13 August 2023

A microframework for backfill migrations in Elixir's Ecto

Photo by Sergi Ferrete on Unsplash

This is a tiny little to-purpose framework for data migrations we’ve used at Felt. It’s based on David Bernheisel’s outstanding Safe Ecto Migrations series, specifically his Batching Deterministic Data pattern for backfill migrations.

(I’m going to be speaking at greater length about this in my ElixirConf 2023 talk… until then, this is probably a little cryptic.)

Here’s what a simple migration looks like using the framework (really just a single Behaviour)—we’ll break down each component of this below.

defmodule MyApp.Repo.Migrations.BackfillOnboardingStep do
  use DataMigration
  
  @impl DataMigration
  def base_query do
    from(u in "users", 
      where: is_nil(u.onboarding_step),
      select: %{id: u.id}
    )
  end

  @impl DataMigration
  def config do
    %DataMigration.Config{batch_size: 100, throttle_ms: 1_000}
  end

  @impl DataMigration
  def migrate(results) do
    Enum.each(results, fn %{id: user_id} ->
      user_id
      |> Ecto.UUID.cast!()
      |> MyApp.Accounts.set_onboarding_step!()
    end)
  end
end

The first bit, the base_query/0, is the “guts” of the query we’ll use to fetch the data to be migrated. In the above case, it’s as simple as pulling out the IDs of the users in need of migration. In other cases, you might also pull out data to be used in the migration (by, say, joining on an assoc/3 of the users table).

The next callback we implement, config/0, provides a few required configuration parameters that the migration runner will use to modify the query. The batch_size is the number of rows to fetch at a time from the database (applied as a limit/2 to the base_query/0). The throttle_ms is the number of milliseconds to sleep after migrating each batch. By throttling, you can ensure the migration doesn’t lock the database entirely and deny service to normal application traffic.

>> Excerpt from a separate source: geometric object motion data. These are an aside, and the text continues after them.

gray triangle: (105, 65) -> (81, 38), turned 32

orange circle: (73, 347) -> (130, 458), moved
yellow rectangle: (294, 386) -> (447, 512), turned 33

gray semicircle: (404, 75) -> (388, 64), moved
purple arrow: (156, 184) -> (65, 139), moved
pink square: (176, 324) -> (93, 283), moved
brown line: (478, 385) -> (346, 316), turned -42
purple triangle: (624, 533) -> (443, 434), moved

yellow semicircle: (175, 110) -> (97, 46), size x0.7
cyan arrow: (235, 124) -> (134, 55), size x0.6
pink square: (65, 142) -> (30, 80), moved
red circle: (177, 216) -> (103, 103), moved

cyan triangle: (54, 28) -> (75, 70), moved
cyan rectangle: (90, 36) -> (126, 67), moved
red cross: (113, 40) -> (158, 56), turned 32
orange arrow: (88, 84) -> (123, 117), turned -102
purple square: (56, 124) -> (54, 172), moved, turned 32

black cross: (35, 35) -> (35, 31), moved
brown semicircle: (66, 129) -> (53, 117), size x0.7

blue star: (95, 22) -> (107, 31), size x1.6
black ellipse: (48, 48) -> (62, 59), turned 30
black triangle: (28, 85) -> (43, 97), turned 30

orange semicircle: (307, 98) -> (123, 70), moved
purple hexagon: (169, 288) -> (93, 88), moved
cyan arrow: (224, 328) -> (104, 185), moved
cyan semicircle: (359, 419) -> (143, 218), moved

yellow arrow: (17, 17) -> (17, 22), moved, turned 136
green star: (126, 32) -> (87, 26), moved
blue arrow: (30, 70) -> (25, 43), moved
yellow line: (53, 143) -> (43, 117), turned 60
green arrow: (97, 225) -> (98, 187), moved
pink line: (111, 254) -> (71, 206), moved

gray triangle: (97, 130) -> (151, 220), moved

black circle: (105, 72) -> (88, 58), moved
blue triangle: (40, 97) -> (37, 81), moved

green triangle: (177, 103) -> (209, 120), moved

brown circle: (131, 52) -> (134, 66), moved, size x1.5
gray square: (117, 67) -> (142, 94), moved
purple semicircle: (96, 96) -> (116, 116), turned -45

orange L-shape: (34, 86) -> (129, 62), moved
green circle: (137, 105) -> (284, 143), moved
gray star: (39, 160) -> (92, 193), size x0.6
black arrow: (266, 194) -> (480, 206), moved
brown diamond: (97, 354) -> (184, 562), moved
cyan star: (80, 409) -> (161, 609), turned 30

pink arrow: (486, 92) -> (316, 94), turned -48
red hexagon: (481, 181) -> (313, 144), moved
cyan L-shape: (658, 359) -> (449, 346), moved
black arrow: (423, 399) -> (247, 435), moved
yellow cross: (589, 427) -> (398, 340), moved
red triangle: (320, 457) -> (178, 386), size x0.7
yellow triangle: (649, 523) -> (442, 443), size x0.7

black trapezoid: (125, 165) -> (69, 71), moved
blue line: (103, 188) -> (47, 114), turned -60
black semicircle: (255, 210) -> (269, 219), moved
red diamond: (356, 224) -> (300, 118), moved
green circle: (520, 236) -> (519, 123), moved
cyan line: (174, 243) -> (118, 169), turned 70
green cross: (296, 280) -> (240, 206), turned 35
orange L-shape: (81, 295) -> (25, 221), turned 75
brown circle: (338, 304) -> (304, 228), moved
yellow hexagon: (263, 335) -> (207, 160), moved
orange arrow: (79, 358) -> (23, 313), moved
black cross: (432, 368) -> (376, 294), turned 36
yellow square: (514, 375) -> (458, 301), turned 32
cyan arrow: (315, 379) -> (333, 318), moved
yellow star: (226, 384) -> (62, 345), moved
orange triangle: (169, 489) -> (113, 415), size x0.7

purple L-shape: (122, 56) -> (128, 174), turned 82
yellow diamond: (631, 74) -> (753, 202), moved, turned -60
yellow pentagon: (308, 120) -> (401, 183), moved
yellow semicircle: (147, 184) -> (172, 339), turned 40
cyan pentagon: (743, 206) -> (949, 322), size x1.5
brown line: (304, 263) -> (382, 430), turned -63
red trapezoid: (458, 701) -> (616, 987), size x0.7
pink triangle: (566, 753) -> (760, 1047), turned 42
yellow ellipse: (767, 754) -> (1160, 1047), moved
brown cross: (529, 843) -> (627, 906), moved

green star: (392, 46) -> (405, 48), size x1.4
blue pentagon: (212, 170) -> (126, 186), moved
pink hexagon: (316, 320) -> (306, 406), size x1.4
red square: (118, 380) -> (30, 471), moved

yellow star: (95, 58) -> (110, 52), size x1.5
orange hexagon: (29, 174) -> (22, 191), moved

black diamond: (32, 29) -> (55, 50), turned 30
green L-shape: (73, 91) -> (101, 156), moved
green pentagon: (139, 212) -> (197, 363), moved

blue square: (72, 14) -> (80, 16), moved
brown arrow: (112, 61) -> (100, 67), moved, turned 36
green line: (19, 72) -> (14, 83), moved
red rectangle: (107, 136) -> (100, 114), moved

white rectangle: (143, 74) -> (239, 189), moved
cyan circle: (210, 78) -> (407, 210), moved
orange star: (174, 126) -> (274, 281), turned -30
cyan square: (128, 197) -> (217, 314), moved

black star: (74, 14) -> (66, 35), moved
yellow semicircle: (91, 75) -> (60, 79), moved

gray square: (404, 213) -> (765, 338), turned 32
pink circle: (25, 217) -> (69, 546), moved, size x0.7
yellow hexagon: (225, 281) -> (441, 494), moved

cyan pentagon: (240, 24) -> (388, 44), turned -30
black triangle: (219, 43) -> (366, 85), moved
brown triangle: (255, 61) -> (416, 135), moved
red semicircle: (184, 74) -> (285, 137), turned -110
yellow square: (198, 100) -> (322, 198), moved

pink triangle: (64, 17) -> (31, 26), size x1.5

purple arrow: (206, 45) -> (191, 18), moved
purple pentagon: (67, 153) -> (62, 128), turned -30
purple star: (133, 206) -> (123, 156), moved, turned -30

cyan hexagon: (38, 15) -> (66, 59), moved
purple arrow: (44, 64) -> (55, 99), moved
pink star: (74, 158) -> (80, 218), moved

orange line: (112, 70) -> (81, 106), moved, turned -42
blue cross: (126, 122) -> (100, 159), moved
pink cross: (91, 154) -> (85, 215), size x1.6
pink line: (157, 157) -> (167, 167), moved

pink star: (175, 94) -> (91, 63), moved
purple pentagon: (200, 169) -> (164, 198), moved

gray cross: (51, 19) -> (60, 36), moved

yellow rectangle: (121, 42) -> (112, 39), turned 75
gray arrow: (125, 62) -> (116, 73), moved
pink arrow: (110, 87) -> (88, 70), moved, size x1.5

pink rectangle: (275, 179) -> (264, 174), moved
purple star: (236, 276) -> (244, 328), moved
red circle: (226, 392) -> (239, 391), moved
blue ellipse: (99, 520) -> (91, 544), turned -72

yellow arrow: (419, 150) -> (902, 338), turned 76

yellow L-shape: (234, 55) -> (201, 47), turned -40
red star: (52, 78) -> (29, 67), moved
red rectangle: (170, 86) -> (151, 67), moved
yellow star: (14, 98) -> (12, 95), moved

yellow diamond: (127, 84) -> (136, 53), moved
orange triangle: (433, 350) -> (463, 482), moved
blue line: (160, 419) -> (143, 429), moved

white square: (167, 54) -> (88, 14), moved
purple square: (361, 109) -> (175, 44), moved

Finally, migrate/1 is where all the magic happens. It receives the results from the base_query/0 (a list of maps) and either migrates each row or throws an error, aborting the whole migration.

These migration files live by default in priv/repo/data_migrations/*.exs. Because of the way the behaviour hooks into the migration runner when you use DataMigration (described below), each script is self-executing exactly as you’d expect—you write a migration, then run $ mix ecto.migrate --migrations-path priv/repo/data_migrations to perform the migration.

The MigrationRunner

So far so good. Now what does the runner that executes these migrations look like?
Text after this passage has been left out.